17 Ağustos 2011 Çarşamba

ne dedim ki ben şimdi

 nasıl başlasam nerden başlasam bilemiyorum.
 sanırım en geçersiz sebep bir şeyi bilememek. hayata nerden başlayacağını nereye savrulacağını bile... samimiyetime kendimi öyle bir inandırmışım ki benden çok daha samimi insanların olabileceğini geç fark ettim ve bu insanların hayatlarının yaşanılabilir olduğunu görmem tam bir facia .  günümüzün rock starları bu insanlar. her an ulaşabilecekmişiz gibi duran binlerce takipçisi olan yüzlerce facebook arkadaşı olan ve her yaptığı takip edilen insanlar.

 bir çoğumuzun hayaletten farkı yokken onlar yaptıkları iyi veya kötü yorumlanan insanlar. sanırım ilgi kütlesel bir şey ve hepsini bir yere kanalize edersiniz diğer insanlar için yalnızlık baki kalıyor. her mahallede bir milyoner olmadı ama her mahallede bir tane isimsiz artist oldu.  bu kadar global bir etkileşimde olduğumuz sosyal kelimesinin sakız olduğu bir çağda hepimiz bir kara kutuyuz aslında biriktirdiğimiz, sakladığımız o kadar çok şey var ki. ve biz aslında kaybedenler kulübü bile değiliz sinyorita biz yalnızlar kulübüyüz.
 aidiyetlik duygusu büyüme hormonunda bağımsız işleyen hatta körelen çoğu kez zaman mekan kavramı allak bullak olan varlığının sebebiyetini bile hayatındaki herhangi bir varlığa adayamamış insanlar. bu bir seçim değil sinyorita

 hayat öyle kişisel gelişim kitaplarındaki öğütler gibi de değil, karma felsefesi de değil, hele hele arkadaş çevrenin realitesi hiç değil. bildiğin sosyal darwinizmin kuduz köpekleri ile dolu hayat.
 hayat boktan evet öyle bir bok ki pollyanna bile bileklerini keser, psikologlar çıldırır. palyaçolar makyajlarını silmeden uyur.


 ahaha carpe diem aşkım carpe diem diye dolaşan ibibikler hayatı moda dergilerinden, dizilerden takip edenler bunu hiç bir zaman göremez. ha bu durumu belki bazıları bilinçli yaşıyor haz alıyor bu boktan. ama kimisi hiç de haz etmiyor kimisi eylemsizliğin gücüne inanmış kimisi yorgun kimisi hep mağlup bu pislikten.
 
 bir sabah her şeyin güzel olacağı ile uyutulduk yıllarca. sen savaşmadan kimse senin için savaşmıyor zaten evrim buna izin vermez. zayıf olan her zaman ölmeli ise medeniyetinizin canı cehenneme. insan sadece homurdanan bir hayvandır sinyorita.

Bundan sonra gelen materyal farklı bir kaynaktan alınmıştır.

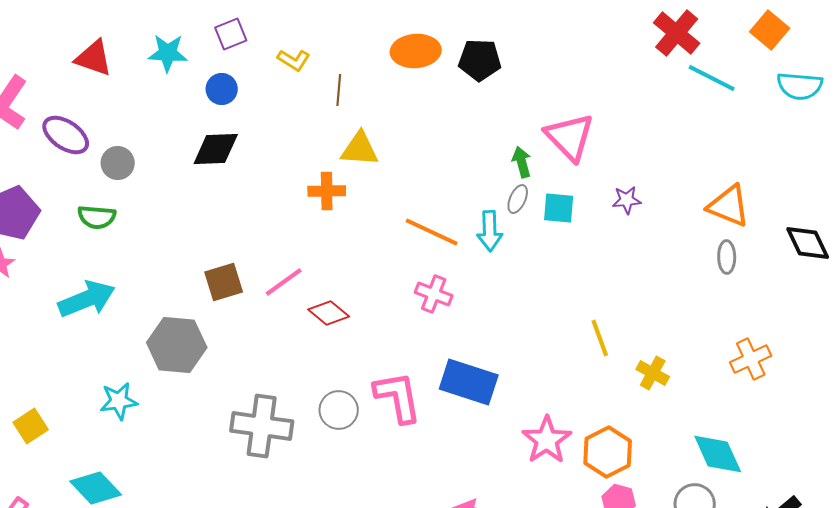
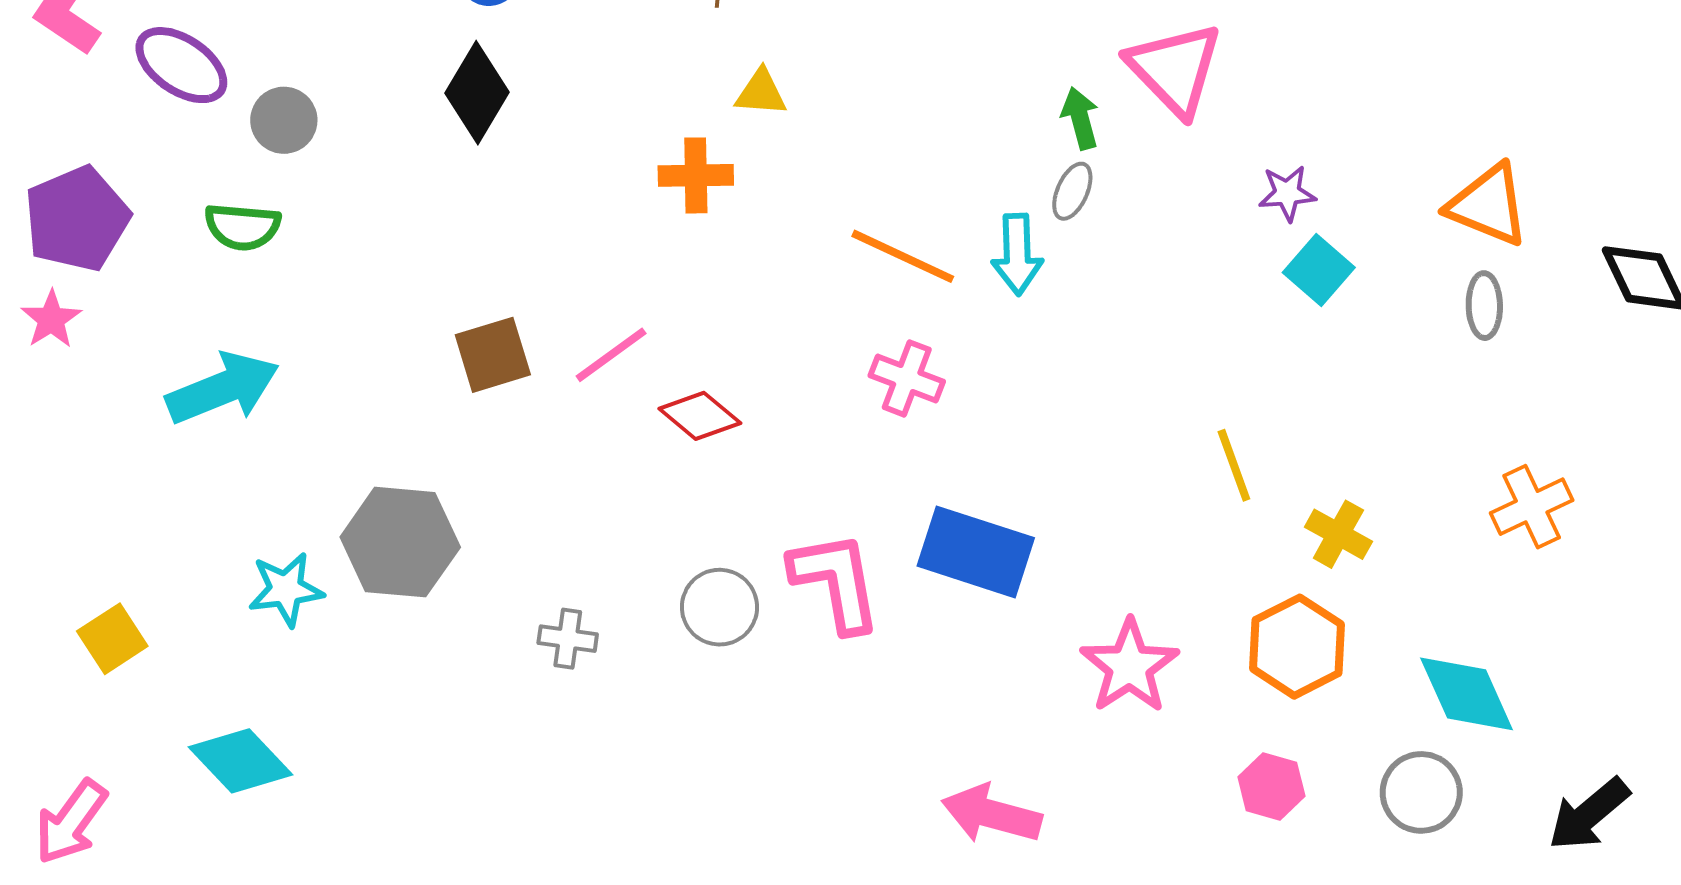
black diamond: (216, 149) -> (477, 93), turned -57
yellow triangle: (360, 149) -> (761, 93), size x0.7
cyan square: (559, 208) -> (1319, 270), moved, turned 36
gray hexagon: (177, 345) -> (400, 542), moved
gray cross: (262, 426) -> (568, 639), size x0.5
orange hexagon: (608, 452) -> (1297, 647), moved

 ben sizin ailenizle yenen sabah kahvaltınız olmayacağım çünkü ben toplumsal yaşamın düzmece bir çıkarcılık olduğunun insanın doğaya karşı bir başkaldırı olduğunun farkındayım. ben kelimesinin özündeki narsistlik bile insanın diğer insanlardan nefret etmesi için yeterli olabiliyor bazen. insan olmanın erdemi varoluşçuluktan önce var etmekten gelir. yok edilen, sömürülen,  paralı uşakların kendine özgürüm dediği bir kara parçasında hangi güç beni kahkahanın tonundaki saflığa inandırabilir.


 asıl sorulması gereken soru biz bir şeye imreniyoruz ama neye? çoğumuz bu sorunun cevabını bulamadan ölecek.

 işte 21. Yüzyıl denilen uygarlık ve teknoloji çöplüğü tam da buna isabet etmektedir. bizler televizyon ve medya ile uyutulan zombileriz. sokak sokak taze et peşindeyiz pazardaki tüketiciler bizim ütülemek istediğimiz beyinlerle dolu. her gün birbirine benzemesi için defalarca bilgi kirliliğine maruz kalan insanlardan uyum sağlayanını kendimize yakın, uyum sağlamayanını öteki kabul ediyoruz. artık aynı ayakkabı modelleri gibi aynı insan modellerini de her köşe başında görebiliyoruz. üzerindeki hakimiyet kolaylaşsın diye insanın doğasına aykırı bir cinayet işleniyor yüzyıllardır. insanlık tek bir forma dönüştürülüyor. boka.